Yup go with a ball that size tank would be good too. Just make sure the ball is eating before you buy it. My first ball would only eat gerbils live at that!


----------



## KINGofKINGS (Jul 24, 2006)

bigboi- change your sig... it should actually read... If I wanted to LISTEN to an asshole, I'd Fart--- how the hell do you talk to a fart? neway you saw that on capt spauldings t-shirt in house of 1000 corpses right? just reminded me of that flick...


----------



## lament configuration (Jun 22, 2003)

you can talk to an asshole but it wont say ANYTHING Back!!!! RAHAHAHA


----------



## bigboi (May 3, 2006)

Yup house of a 1000 corpses Didn't wnat to mock it to a T. And yes I talk to assholes all day long and they do talk back.

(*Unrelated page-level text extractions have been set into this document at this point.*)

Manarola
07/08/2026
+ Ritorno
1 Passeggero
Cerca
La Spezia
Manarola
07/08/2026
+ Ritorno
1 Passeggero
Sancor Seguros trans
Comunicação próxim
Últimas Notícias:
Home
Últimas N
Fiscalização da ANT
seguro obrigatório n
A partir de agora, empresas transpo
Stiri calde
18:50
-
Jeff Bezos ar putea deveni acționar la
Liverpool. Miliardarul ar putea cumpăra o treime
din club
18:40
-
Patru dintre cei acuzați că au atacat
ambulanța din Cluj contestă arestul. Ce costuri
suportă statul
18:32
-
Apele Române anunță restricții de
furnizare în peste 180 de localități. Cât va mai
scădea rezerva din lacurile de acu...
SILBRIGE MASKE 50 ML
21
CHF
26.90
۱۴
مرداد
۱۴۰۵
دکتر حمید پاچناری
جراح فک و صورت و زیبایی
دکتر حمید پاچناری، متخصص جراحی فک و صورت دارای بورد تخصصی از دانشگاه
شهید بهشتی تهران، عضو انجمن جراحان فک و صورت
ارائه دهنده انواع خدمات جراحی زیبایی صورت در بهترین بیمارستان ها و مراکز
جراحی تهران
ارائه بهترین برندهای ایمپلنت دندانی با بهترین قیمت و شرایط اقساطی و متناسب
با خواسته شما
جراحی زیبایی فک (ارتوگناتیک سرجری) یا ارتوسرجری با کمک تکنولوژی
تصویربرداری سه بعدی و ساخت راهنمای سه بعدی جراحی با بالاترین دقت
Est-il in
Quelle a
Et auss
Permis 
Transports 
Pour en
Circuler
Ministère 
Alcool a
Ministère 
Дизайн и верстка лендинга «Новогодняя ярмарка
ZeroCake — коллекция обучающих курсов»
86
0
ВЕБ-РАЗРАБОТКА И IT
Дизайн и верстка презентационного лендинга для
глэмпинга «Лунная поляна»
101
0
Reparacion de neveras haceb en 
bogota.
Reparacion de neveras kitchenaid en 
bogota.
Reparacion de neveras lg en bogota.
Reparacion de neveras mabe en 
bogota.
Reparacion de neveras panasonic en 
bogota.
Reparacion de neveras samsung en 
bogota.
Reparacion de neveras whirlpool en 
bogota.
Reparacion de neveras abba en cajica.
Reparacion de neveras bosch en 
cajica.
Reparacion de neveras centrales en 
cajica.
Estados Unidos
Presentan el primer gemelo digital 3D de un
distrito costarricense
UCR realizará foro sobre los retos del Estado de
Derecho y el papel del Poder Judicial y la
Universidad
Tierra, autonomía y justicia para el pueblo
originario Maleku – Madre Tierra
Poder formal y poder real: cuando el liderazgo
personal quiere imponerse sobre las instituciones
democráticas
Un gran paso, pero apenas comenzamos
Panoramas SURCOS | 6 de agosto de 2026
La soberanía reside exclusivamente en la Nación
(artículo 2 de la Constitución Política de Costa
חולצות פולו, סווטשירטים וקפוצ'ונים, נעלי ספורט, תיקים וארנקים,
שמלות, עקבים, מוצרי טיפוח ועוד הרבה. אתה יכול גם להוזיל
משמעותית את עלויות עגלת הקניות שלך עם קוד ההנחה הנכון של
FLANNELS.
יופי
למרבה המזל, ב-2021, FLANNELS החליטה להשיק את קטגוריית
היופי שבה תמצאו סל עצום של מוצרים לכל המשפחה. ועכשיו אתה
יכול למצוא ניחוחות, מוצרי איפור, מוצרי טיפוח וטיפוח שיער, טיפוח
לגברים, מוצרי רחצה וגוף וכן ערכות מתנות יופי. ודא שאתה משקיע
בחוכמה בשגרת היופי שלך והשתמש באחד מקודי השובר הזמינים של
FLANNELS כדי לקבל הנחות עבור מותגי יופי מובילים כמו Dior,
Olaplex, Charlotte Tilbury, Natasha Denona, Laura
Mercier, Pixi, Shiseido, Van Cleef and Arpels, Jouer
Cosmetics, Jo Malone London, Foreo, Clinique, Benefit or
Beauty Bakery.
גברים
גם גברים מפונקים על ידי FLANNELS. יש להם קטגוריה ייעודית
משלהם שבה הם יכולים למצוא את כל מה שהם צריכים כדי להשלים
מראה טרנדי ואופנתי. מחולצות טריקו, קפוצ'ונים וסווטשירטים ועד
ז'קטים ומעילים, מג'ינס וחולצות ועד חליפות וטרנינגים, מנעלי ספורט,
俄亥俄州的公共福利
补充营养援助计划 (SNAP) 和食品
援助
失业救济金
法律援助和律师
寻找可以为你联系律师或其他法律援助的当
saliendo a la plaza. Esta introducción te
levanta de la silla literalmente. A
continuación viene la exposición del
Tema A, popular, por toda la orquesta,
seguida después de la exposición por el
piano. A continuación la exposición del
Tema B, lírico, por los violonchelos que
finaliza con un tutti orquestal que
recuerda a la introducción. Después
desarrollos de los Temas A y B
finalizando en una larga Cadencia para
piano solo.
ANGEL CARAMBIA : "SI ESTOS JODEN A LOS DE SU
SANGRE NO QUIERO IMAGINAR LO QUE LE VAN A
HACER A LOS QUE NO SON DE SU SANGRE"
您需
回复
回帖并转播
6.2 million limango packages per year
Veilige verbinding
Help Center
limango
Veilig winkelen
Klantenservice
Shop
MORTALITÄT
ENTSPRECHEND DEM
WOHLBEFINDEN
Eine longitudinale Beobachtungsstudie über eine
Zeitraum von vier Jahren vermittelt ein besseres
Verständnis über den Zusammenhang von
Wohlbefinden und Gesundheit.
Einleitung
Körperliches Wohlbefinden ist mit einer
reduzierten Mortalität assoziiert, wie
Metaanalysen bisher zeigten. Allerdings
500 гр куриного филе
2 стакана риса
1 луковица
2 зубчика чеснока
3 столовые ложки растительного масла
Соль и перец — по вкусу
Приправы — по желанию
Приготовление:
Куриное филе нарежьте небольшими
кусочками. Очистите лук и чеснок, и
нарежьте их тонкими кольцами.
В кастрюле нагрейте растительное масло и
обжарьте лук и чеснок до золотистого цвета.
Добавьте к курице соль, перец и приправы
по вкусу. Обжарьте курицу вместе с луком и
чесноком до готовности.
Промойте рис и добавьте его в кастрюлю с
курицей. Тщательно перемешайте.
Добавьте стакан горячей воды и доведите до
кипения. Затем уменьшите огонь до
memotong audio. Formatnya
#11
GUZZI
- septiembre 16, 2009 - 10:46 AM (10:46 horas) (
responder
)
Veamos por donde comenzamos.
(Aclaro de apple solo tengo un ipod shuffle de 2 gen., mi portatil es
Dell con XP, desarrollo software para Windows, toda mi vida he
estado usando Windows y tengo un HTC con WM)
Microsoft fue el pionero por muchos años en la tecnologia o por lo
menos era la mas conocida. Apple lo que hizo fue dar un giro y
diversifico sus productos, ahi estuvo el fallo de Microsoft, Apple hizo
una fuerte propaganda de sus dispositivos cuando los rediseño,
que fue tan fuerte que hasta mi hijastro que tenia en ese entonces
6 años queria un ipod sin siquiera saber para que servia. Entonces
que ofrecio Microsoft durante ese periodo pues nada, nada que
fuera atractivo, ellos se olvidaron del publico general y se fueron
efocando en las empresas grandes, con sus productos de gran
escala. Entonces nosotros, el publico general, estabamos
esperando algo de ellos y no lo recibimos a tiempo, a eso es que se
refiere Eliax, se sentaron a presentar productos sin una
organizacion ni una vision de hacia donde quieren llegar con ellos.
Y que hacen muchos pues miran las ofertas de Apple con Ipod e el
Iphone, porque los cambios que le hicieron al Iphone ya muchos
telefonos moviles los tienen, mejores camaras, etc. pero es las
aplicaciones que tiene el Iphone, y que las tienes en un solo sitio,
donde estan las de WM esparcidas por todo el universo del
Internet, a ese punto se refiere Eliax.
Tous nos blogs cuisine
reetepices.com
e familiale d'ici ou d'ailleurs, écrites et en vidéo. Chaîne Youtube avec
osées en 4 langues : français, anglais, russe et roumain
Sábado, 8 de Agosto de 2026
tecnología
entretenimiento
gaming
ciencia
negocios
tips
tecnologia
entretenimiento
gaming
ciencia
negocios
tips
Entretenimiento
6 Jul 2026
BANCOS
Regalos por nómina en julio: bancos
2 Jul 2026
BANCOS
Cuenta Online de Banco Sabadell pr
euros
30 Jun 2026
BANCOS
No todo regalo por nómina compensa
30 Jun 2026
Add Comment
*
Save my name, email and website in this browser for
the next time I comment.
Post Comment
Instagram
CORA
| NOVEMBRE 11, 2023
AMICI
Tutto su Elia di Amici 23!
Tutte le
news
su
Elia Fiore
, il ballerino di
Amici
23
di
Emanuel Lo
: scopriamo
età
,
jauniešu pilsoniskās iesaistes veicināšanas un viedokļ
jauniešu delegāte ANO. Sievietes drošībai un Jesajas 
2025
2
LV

Think im going to change it alltogether.


----------



## smokinbubbles (Mar 25, 2005)

i have a male 100% het for albino ball python and a guyana red tail boa. the boa is about a year and at about 2 feet. the red tail is about a year as well and about 4 feet. if you want to get your first snake get a ball python. they don't get big and are really friendly laid back snakes. make sure you geta C.B. becasue if its W.C. everything changes. it will most likely be mean as hell and won't eat. a boa im not sure about due to growin so quickly and what it eats when its a adult. if you decide on a boa you might want to stay away from the guyana red tail due to them being more aggressive. yes the guyana is a true red tail and keeps it beautiful red tail its whole life its just known to be a little nippy and a picky eater. any more questons just ask.

J-Rod


----------



## CrocKeeper (Dec 26, 2003)

Shark boy.....you will notice a bunch of your posts mergedinto one and wonder what the heck, wonder no more it was me.
I Pm'd you the night you started posting multiple posts asking the same questions to try to help you avoid problems. You seem to have figured some other issues out by yourself, (perhaps with a little help).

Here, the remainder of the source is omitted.